With four races left of the F1 season, Max Verstappen appears to be on the verge of a first world championship title.
He leads title rival Lewis Hamilton by 19 points with 109 to play for.
Here's the run-in:
Nov. 14: Brazilian Grand Prix
Nov. 21: Qatar Grand Prix
Dec. 5: Saudi Arabia Grand Prix
Dec. 12: Abu Dhabi Grand Prix
F1's championship points are handed out as such: first, 25 points; second,18 points; third, 15 points; fourth, 12 points; fifth, 10 points; sixth, 8 points; seventh, 6 points; eighth, 4 points; ninth, 2 points; 10th, 1 point.
There is also one point on offer at each of the remaining four races for any driver who sets the fastest lap of the race and finishes in the top ten.
This in itself could set up some real drama in the final races. At Sunday's Mexican Grand Prix, Mercedes pitted Valtteri Bottas for fresh tyres to ensure he snatched the fastest lap from Verstappen on the final lap of the race. Bottas did not score the point as he was outside the top ten, but crucially Verstappen did not either.

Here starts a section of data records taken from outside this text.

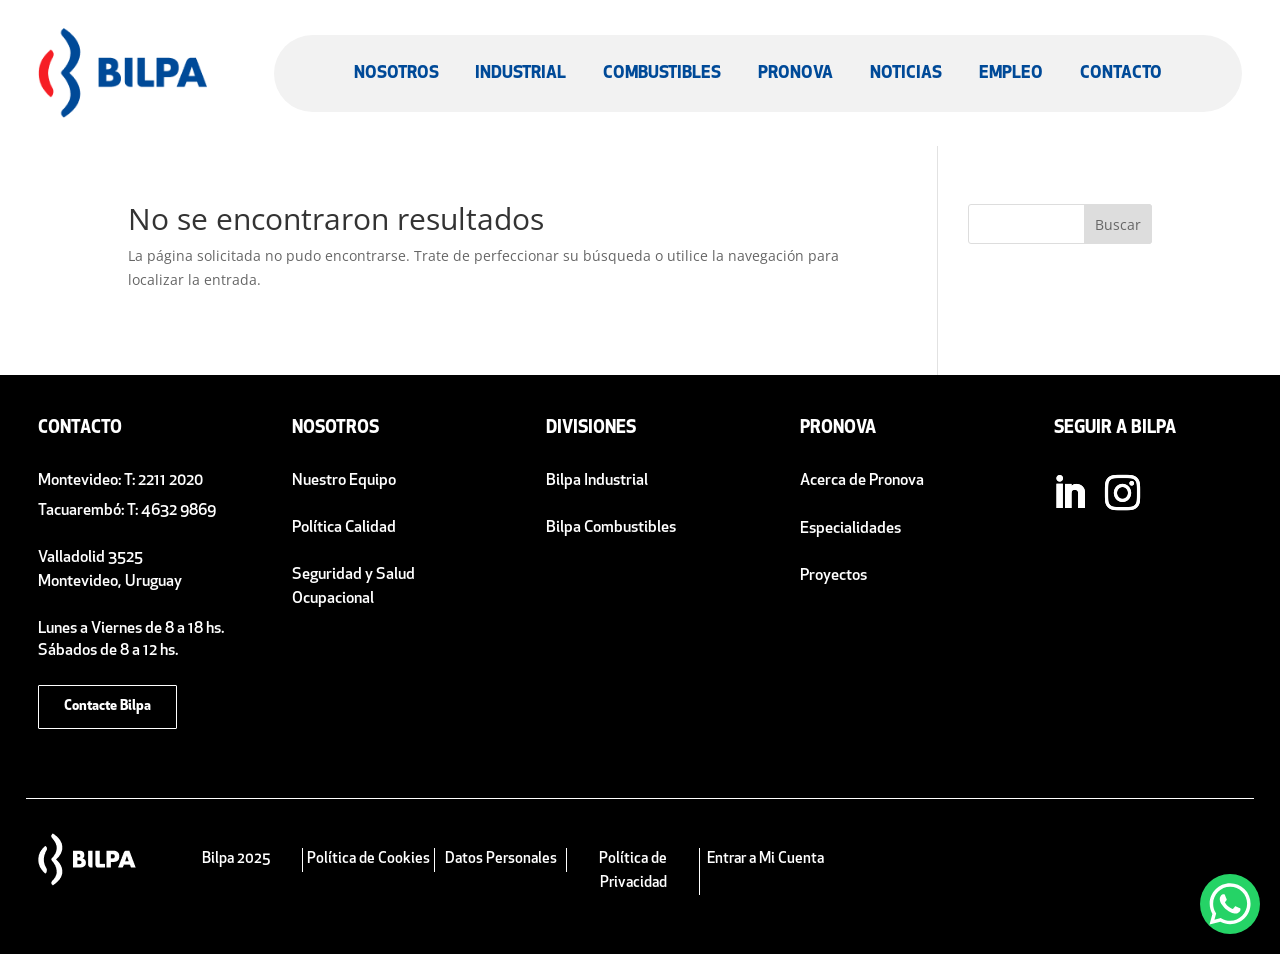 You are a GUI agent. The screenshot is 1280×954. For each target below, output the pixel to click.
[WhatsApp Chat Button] (1230, 904)
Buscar (1118, 224)
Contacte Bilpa (107, 706)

The championship situation has another added element compared to previous run-ins, given the format of this weekend's Brazilian Grand Prix.
Brazil is the third and final running this season of the Saturday sprint race, which sets the grid for Sunday's race.
In that event, the top three finishers are also given points. There are three for the winner (who also officially is given pole position in the record books), two for second, one for third.
Points are then given out on Sunday as normal.
That means a driver can score a maximum of 29 points at the Brazilian Grand Prix this weekend, with 26 on offer at the three races in the Middle East.
Permutations and scenarios
Verstappen certainly looks like the outright favourite to win now.
There is a simple way to look at this. If Verstappen finishes ahead of Hamilton at both of the next two races, regardless of position, he would be able to wrap up the championship at the Saudi Arabian Grand Prix. He needs to leave that race with a championship lead of 26 points or more to be crowned champion at the first race in Jeddah.
The current form book certainly appears to be in Verstappen and Red Bull's favour. Since the end of F1's summer break in August, the Dutchman has finished first or second at every race bar the Italian Grand Prix, where he and Hamilton collided and crashed out of the race.
If Verstappen were to finish the Qatar Grand Prix with a lead of 52 points or greater he would be champion, as Hamilton would be unable to overhaul that deficit over the final two races.
On the current system used as a tiebreaker in a case of a tie, Verstappen leads Hamilton by nine race wins to five, so would win in any head-to-head if the championship finished level because if Hamilton were to win the next four races he would win the championship and it would be impossible for the two to finish level on points.
The tiebreaker is significant. Let's say Hamilton wins the next three races with Verstappen in second place, scores maximum points for fastest laps and takes the three points for the sprint race in Brazil, he would only be eight points clear of Verstappen heading into the final round in Abu Dhabi. Despite entering the finale with a point deficit, Verstappen would know he could win the title with a win and bonus point for fastest lap given the countback.
A race retirement for either driver would be hugely consequential.
Were Verstappen not to finish the next race and Hamilton were to win, for example, Hamilton would go into Qatar leading the championship. A race retirement for Hamilton at either of the next two events would all but end his title bid.
Hamilton must keep the gap to 25 points or less over the next three races if he wants the championship to keep going until the Abu Dhabi Grand Prix.